Les langues qui sont sérieusement en danger : ce sont des langues qui s’éteindront approximativement dans cinquante ans.

- Le taznatit ou le tamazight de Gourara (ou Touat) est la langue des habitants de la région du centre sud de l’Algérie incluant les villes de Timimoune, Adrar et Tamentit. La population est estimée à 400 000 personnes.

- Le korandje, un langage hybride du tamazight, est parlé par les habitants de l’oasis Tabelbela de la ville de Béchar dans le sud-ouest de l’Algérie. La population est estimée à 3000 personnes.

- Le tagargrent ou tamazight d’Ouargla est la langue des habitants du sud de l’Algérie des villes d’Ouargla et de Ngouça. La population ne dépasse pas les 15 000 personnes.

- Le touggourt est la langue des habitants de la région du sud-est de l’Algérie des villes de Touggourt, Temacine, Meggarine, Ghora, Tamellaht, Blidet-Amor, Tébebest et Tamast. La population est entre 8000 et 10 000 personnes.

- Le tasnusit est parlé par les habitants de la région de Beni Snous de la ville de Tlemcen dans le nord ouest de l’Algérie. On ne possède pas de statistiques fiables sur cette population qui ne peut dépasser les 1000 personnes.


Les langues qui sont dans une situation vulnérable : ce sont des langues qui peuvent s’éteindre dans un siècle.

- Le tamahaq ou tahaggart est la langue des habitants de la région du profond sud-est de l’Algérie (Ahaggar et Ajjer) où se trouvent les villes de Tamanrasset et Djanet. La population est estimée entre 110 000 et 140 000 personnes.

- Le tamzabit est parlé par les habitants de la région du M’Zab du centre sud de l’Algérie, c’est là où se situent les villes de Ghardaïa, Beni-Isguen, El-Ateuf, Mélika, Bou Noura, Berrian et Guerrara.
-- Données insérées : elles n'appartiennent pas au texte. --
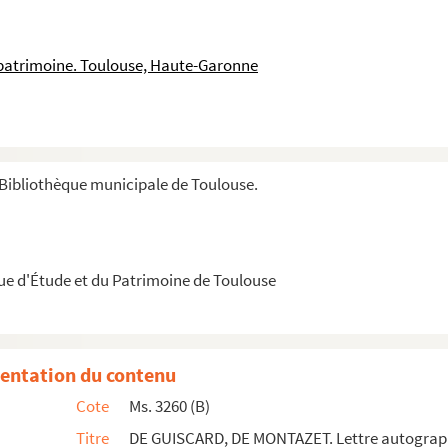
Jean (1877-1968)
INAUD, Joseph Toussaint (1795-1867)
 patrimoine. Toulouse, Haute-Garonne
 Nicolas Sylvestre (1759-1847)
tude de la candidature de Victor Hugo à Montauban aux él...
Bibliothèque municipale de Toulouse.
re concernant les modalités de l’exécution des condamn...
du « préposé au recouvrement de la capitation, du vin...
IGNY, François de (1709-1789). Famille de Félix du Muy,...
que d'Étude et du Patrimoine de Toulouse
gnée.
63) .Félibrige. Lettre autographe signée.
entation du contenu
graphe signée.
Cote
Ms. 3260 (B)
e.
Titre
DE GUISCARD, DE MONTAZET. Lettre autograph
 signée.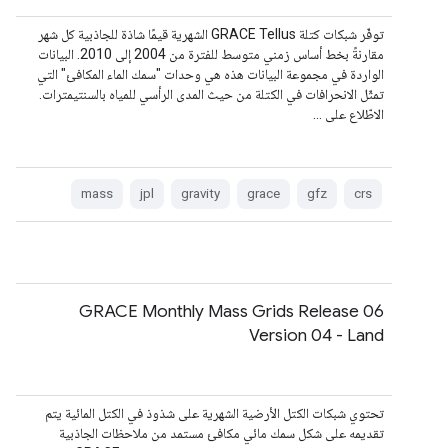
توفّر شبكات كتلة GRACE Tellus الشهرية قيمًا شاذة للجاذبية كل شهر
مقارنةً بخط أساس زمني متوسط للفترة من 2004 إلى 2010. البيانات
الواردة في مجموعة البيانات هذه هي وحدات "سمك الماء المكافئ" التي
تمثّل الانحرافات في الكتلة من حيث المدى الرأسي للمياه بالسنتيمترات.
الاطّلاع على …
mass
jpl
gravity
grace
gfz
crs
GRACE Monthly Mass Grids Release 06
Version 04 - Land
تحتوي شبكات الكتل الأرضية الشهرية على شذوذ في الكتل المائية يتم
تقديمه على شكل سمك مائي مكافئ مستمد من ملاحظات الجاذبية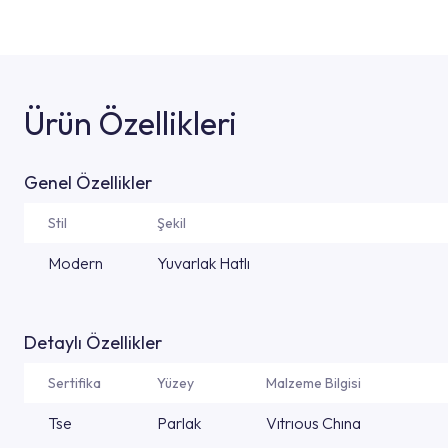
Ürün Özellikleri
Genel Özellikler
Stil
Şekil
Modern
Yuvarlak Hatlı
Detaylı Özellikler
Sertifika
Yüzey
Malzeme Bilgisi
Tse
Parlak
Vıtrıous Chına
La population est estimée à 150 000 personnes.

- Le tayurayt ou tamazight n Iyurayen est parlé par les habitants de la région de Gouraya et de ses alentours (à l’ouest de Cherchell) de la ville de Tipasa au nord de l’Algérie juste à l’ouest de la capitale Alger. La population est estimée à 15 000 personnes.

- Le tacenwit est parlé par les habitants de la région de Cherchell où se trouve la ville de Tipasa à l’ouest de la capitale Alger sur la côte nord de l’Algérie. C’est la où se trouve le Mont Chenoua, Nador, Bou Ismaïl, Hamadia, Damous, Larhat, Marceau, Sidi Amar, Sidi Mousa, Ain Tagouirt et Ténès. La population est estimée à moins de 80 000 personnes et il y a peut-être que la moitié de celle-ci qui parle encore la langue.

Figure 4 : situation des langues amazighes.



Conclusion

En Algérie, s’il n’y a pas une prise en charge réelle de l’État des langues amazighes, ce qui n’est pas le cas actuellement, dans 50 ans il ne restera que six langues sur les quatorze et dans un siècle, il ne restera que deux. On imagine facilement dans quelle situation seront-elles.


Sabih Yaïci


[1] http:/ /www.un esco.org/languages-atlas/Atlas Site Internet de l’UNESCO sur les langues en danger dans le monde.

NB. Les nombres fournis dans cet article sont approximatifs.